§ **Exercise**
Print the listing as it stands, omitting all images.

━━ The data

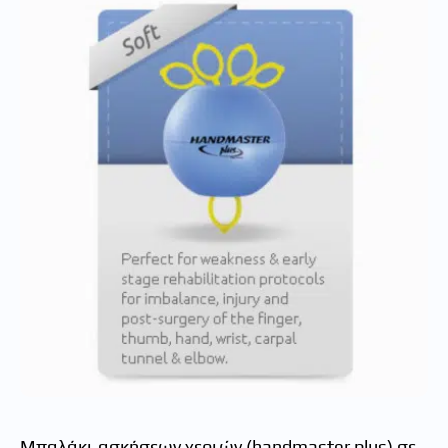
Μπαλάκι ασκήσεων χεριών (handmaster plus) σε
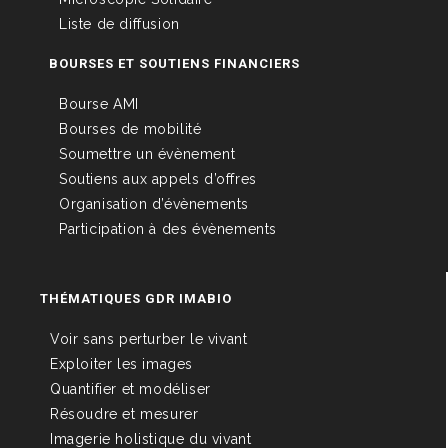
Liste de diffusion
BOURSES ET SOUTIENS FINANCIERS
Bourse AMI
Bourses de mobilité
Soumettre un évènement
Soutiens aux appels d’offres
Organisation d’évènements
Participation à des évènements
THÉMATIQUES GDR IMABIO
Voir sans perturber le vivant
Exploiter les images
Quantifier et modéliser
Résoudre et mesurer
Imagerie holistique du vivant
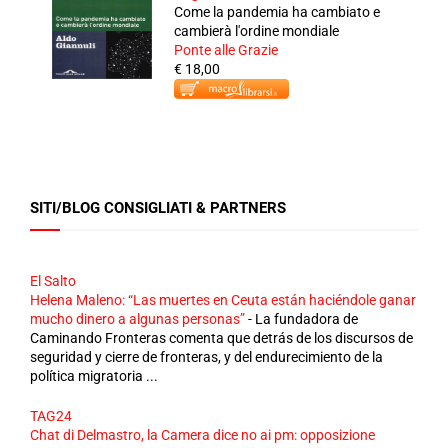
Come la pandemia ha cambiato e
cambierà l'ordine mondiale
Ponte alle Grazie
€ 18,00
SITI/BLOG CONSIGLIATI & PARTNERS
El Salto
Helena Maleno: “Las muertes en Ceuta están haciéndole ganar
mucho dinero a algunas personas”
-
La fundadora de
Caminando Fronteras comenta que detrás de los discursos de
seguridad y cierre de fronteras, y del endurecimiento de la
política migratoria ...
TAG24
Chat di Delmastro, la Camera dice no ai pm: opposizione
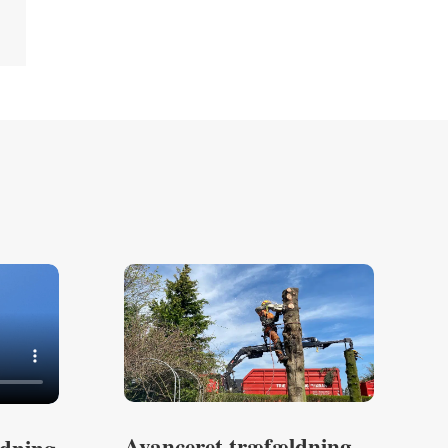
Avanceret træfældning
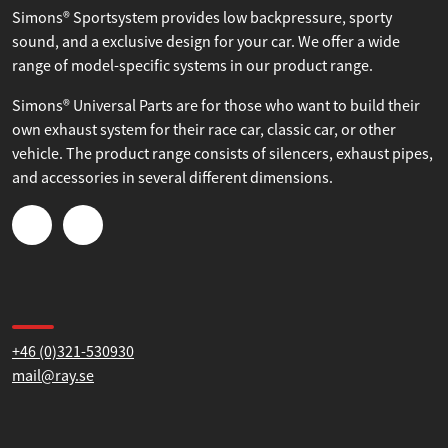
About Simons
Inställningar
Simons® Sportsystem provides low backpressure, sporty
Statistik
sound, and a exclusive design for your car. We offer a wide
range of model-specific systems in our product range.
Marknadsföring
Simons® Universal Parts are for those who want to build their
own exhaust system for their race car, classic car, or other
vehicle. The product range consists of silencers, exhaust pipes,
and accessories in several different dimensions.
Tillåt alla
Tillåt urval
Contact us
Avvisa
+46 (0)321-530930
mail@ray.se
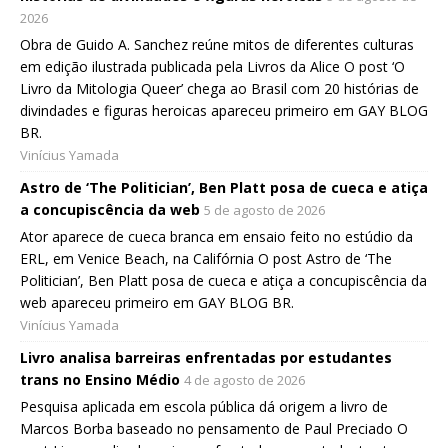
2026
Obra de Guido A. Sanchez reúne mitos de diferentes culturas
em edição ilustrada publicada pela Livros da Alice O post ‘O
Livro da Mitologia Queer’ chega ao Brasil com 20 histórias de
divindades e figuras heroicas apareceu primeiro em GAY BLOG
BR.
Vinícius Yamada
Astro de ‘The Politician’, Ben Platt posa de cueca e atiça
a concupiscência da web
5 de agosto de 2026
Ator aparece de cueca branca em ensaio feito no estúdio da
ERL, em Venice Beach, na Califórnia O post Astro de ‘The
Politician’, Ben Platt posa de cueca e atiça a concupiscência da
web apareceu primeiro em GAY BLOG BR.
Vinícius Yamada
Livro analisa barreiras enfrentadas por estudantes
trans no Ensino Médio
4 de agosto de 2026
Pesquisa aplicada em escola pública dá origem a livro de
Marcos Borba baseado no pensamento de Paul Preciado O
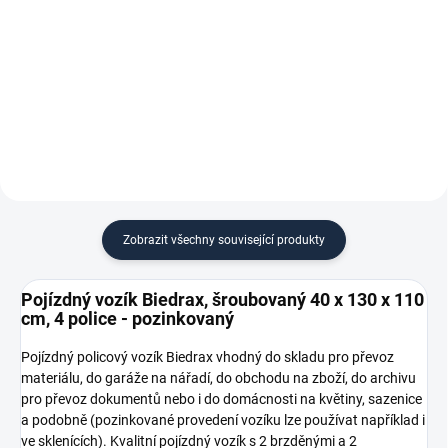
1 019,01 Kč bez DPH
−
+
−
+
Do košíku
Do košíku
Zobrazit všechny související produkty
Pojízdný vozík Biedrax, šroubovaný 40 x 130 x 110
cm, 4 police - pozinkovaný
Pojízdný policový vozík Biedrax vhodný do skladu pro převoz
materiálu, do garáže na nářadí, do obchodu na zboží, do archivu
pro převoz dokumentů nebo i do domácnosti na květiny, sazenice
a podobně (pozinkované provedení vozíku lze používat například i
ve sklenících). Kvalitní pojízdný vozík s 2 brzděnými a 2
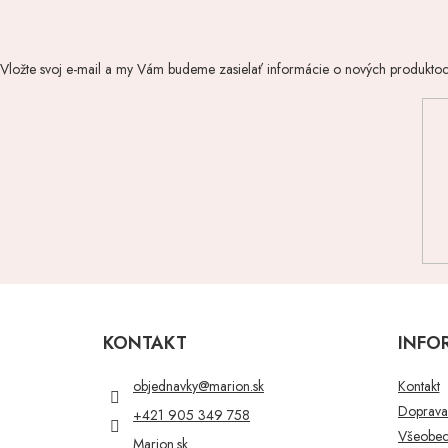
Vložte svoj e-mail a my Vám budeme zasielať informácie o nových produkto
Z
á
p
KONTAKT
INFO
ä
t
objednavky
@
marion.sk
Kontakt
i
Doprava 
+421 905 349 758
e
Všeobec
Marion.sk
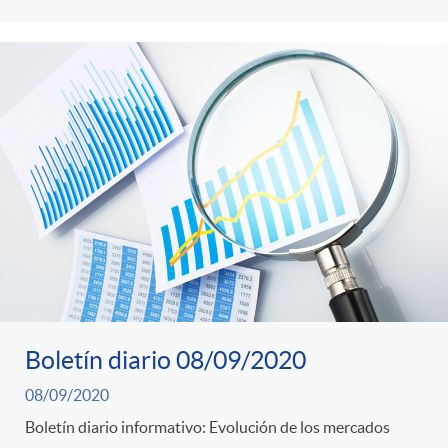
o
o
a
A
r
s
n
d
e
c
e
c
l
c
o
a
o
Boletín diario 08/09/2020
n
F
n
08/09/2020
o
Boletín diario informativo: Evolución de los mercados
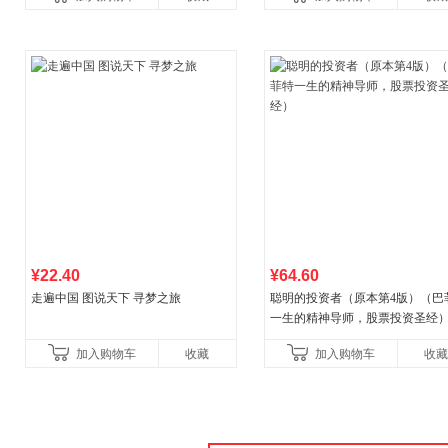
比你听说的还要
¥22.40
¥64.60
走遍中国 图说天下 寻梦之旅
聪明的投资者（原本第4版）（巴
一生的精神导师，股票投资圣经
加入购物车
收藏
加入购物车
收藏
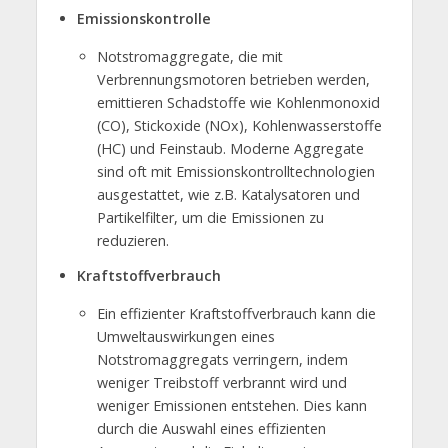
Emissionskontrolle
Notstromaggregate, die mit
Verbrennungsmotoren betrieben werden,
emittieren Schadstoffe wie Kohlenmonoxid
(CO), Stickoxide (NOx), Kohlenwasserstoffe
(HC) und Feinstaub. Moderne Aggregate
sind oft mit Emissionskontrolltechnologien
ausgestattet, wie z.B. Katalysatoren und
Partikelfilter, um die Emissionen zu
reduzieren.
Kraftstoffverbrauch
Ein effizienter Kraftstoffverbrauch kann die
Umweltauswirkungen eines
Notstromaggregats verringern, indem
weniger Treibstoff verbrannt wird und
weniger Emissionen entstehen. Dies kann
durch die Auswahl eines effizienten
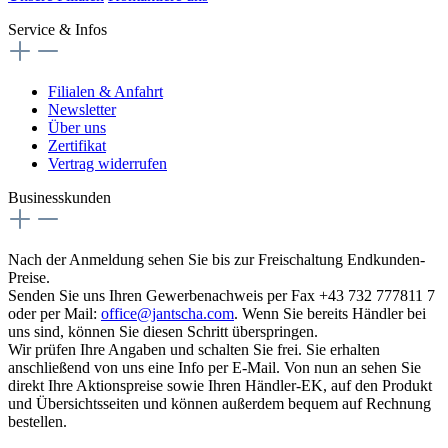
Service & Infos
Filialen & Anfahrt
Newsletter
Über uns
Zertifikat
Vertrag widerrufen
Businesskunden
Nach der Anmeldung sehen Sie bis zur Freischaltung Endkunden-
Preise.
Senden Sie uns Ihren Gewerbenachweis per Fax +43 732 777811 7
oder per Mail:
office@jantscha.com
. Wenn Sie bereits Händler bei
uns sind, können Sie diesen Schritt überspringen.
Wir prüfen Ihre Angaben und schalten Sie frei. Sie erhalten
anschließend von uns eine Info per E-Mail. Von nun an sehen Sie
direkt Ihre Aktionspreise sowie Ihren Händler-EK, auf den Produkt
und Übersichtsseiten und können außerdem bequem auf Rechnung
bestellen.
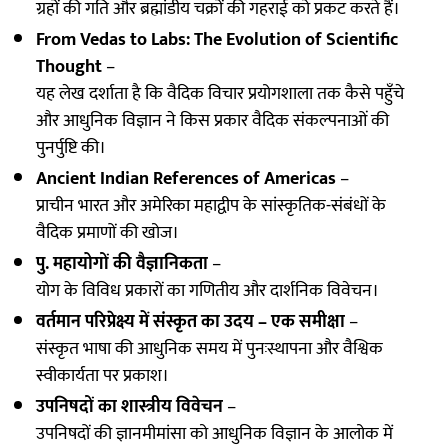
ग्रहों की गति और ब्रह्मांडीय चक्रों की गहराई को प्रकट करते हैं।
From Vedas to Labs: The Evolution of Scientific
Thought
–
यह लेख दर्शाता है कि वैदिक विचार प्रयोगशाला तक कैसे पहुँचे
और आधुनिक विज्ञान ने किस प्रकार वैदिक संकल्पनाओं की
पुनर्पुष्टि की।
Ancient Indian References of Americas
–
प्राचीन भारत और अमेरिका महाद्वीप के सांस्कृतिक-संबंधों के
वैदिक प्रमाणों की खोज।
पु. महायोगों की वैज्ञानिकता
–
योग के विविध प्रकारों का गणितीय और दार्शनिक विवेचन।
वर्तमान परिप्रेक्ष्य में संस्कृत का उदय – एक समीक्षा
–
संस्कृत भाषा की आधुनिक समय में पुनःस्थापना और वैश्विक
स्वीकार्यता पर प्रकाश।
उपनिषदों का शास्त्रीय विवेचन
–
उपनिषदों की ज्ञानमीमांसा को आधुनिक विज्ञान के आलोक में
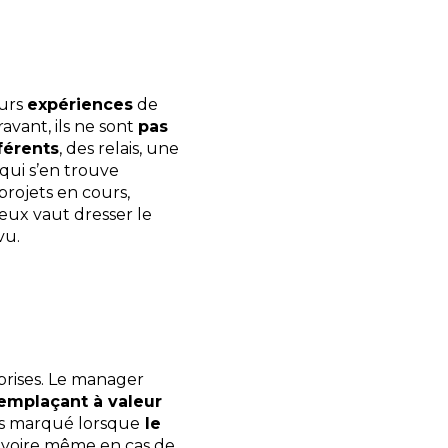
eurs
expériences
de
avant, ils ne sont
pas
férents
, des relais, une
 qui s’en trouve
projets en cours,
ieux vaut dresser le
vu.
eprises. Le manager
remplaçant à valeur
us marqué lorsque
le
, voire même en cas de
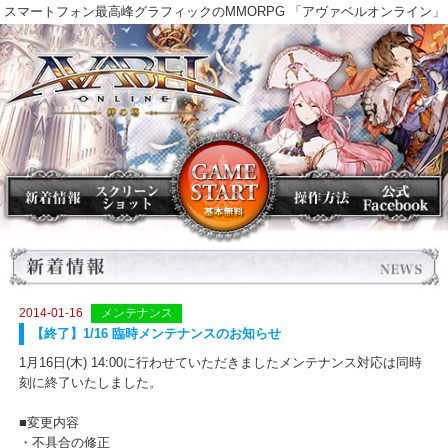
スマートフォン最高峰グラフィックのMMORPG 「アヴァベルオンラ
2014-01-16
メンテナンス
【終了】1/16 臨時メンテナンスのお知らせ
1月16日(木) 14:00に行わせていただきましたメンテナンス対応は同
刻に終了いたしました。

━━━━

§ **Output of the exercise**
Μπαλάκι ασκήσεων χεριών (handmaster plus) σε
Liste de diffusion
BOURSES ET SOUTIENS FINANCIERS
Bourse AMI
Bourses de mobilité
Soumettre un évènement
Soutiens aux appels d’offres
Organisation d’évènements
Participation à des évènements
THÉMATIQUES GDR IMABIO
Voir sans perturber le vivant
Exploiter les images
Quantifier et modéliser
Résoudre et mesurer
Imagerie holistique du vivant
Come la pandemia ha cambiato e
cambierà l'ordine mondiale
Ponte alle Grazie
€ 18,00
SITI/BLOG CONSIGLIATI & PARTNERS
El Salto
Helena Maleno: “Las muertes en Ceuta están haciéndole ganar
mucho dinero a algunas personas”
-
La fundadora de
Caminando Fronteras comenta que detrás de los discursos de
seguridad y cierre de fronteras, y del endurecimiento de la
política migratoria ...
TAG24
Chat di Delmastro, la Camera dice no ai pm: opposizione
Avanceret træfældning
About Simons
Inställningar
Simons® Sportsystem provides low backpressure, sporty
Statistik
sound, and a exclusive design for your car. We offer a wide
range of model-specific systems in our product range.
Marknadsföring
Simons® Universal Parts are for those who want to build their
own exhaust system for their race car, classic car, or other
vehicle. The product range consists of silencers, exhaust pipes,
and accessories in several different dimensions.
Tillåt alla
Tillåt urval
Contact us
Avvisa
+46 (0)321-530930
mail@ray.se
2026
Obra de Guido A. Sanchez reúne mitos de diferentes culturas
em edição ilustrada publicada pela Livros da Alice O post ‘O
Livro da Mitologia Queer’ chega ao Brasil com 20 histórias de
divindades e figuras heroicas apareceu primeiro em GAY BLOG
BR.
Vinícius Yamada
Astro de ‘The Politician’, Ben Platt posa de cueca e atiça
a concupiscência da web
5 de agosto de 2026
Ator aparece de cueca branca em ensaio feito no estúdio da
ERL, em Venice Beach, na Califórnia O post Astro de ‘The
Politician’, Ben Platt posa de cueca e atiça a concupiscência da
web apareceu primeiro em GAY BLOG BR.
Vinícius Yamada
Livro analisa barreiras enfrentadas por estudantes
trans no Ensino Médio
4 de agosto de 2026
Pesquisa aplicada em escola pública dá origem a livro de
Marcos Borba baseado no pensamento de Paul Preciado O
1 019,01 Kč bez DPH
−
+
−
+
Do košíku
Do košíku
Zobrazit všechny související produkty
Pojízdný vozík Biedrax, šroubovaný 40 x 130 x 110
cm, 4 police - pozinkovaný
Pojízdný policový vozík Biedrax vhodný do skladu pro převoz
materiálu, do garáže na nářadí, do obchodu na zboží, do archivu
pro převoz dokumentů nebo i do domácnosti na květiny, sazenice
a podobně (pozinkované provedení vozíku lze používat například i
ve sklenících). Kvalitní pojízdný vozík s 2 brzděnými a 2
Vložte svoj e-mail a my Vám budeme zasielať informácie o nových produkto
Z
á
p
KONTAKT
INFO
ä
t
objednavky
@
marion.sk
Kontakt
i
Doprava 
+421 905 349 758
e
Všeobec
Marion.sk
o
o
a
A
r
s
n
d
e
c
e
c
l
c
o
a
o
Boletín diario 08/09/2020
n
F
n
08/09/2020
o
Boletín diario informativo: Evolución de los mercados
比你听说的还要
¥22.40
¥64.60
走遍中国 图说天下 寻梦之旅
聪明的投资者（原本第4版）（巴
一生的精神导师，股票投资圣经
加入购物车
收藏
加入购物车
收藏
Emissionskontrolle
Notstromaggregate, die mit
Verbrennungsmotoren betrieben werden,
emittieren Schadstoffe wie Kohlenmonoxid
(CO), Stickoxide (NOx), Kohlenwasserstoffe
(HC) und Feinstaub. Moderne Aggregate
sind oft mit Emissionskontrolltechnologien
ausgestattet, wie z.B. Katalysatoren und
Partikelfilter, um die Emissionen zu
reduzieren.
Kraftstoffverbrauch
Ein effizienter Kraftstoffverbrauch kann die
Umweltauswirkungen eines
Notstromaggregats verringern, indem
weniger Treibstoff verbrannt wird und
weniger Emissionen entstehen. Dies kann
durch die Auswahl eines effizienten
Service & Infos
Filialen & Anfahrt
Newsletter
Über uns
Zertifikat
Vertrag widerrufen
Businesskunden
Nach der Anmeldung sehen Sie bis zur Freischaltung Endkunden-
Preise.
Senden Sie uns Ihren Gewerbenachweis per Fax +43 732 777811 7
oder per Mail:
office@jantscha.com
. Wenn Sie bereits Händler bei
uns sind, können Sie diesen Schritt überspringen.
Wir prüfen Ihre Angaben und schalten Sie frei. Sie erhalten
anschließend von uns eine Info per E-Mail. Von nun an sehen Sie
direkt Ihre Aktionspreise sowie Ihren Händler-EK, auf den Produkt
und Übersichtsseiten und können außerdem bequem auf Rechnung
bestellen.
ग्रहों की गति और ब्रह्मांडीय चक्रों की गहराई को प्रकट करते हैं।
From Vedas to Labs: The Evolution of Scientific
Thought
–
यह लेख दर्शाता है कि वैदिक विचार प्रयोगशाला तक कैसे पहुँचे
और आधुनिक विज्ञान ने किस प्रकार वैदिक संकल्पनाओं की
पुनर्पुष्टि की।
Ancient Indian References of Americas
–
प्राचीन भारत और अमेरिका महाद्वीप के सांस्कृतिक-संबंधों के
वैदिक प्रमाणों की खोज।
पु. महायोगों की वैज्ञानिकता
–
योग के विविध प्रकारों का गणितीय और दार्शनिक विवेचन।
वर्तमान परिप्रेक्ष्य में संस्कृत का उदय – एक समीक्षा
–
संस्कृत भाषा की आधुनिक समय में पुनःस्थापना और वैश्विक
स्वीकार्यता पर प्रकाश।
उपनिषदों का शास्त्रीय विवेचन
–
उपनिषदों की ज्ञानमीमांसा को आधुनिक विज्ञान के आलोक में
eurs
expériences
de
avant, ils ne sont
pas
férents
, des relais, une
 qui s’en trouve
projets en cours,
ieux vaut dresser le
vu.
eprises. Le manager
remplaçant à valeur
us marqué lorsque
le
, voire même en cas de
スマートフォン最高峰グラフィックのMMORPG 「アヴァベルオンラ
2014-01-16
メンテナンス
【終了】1/16 臨時メンテナンスのお知らせ
1月16日(木) 14:00に行わせていただきましたメンテナンス対応は同
刻に終了いたしました。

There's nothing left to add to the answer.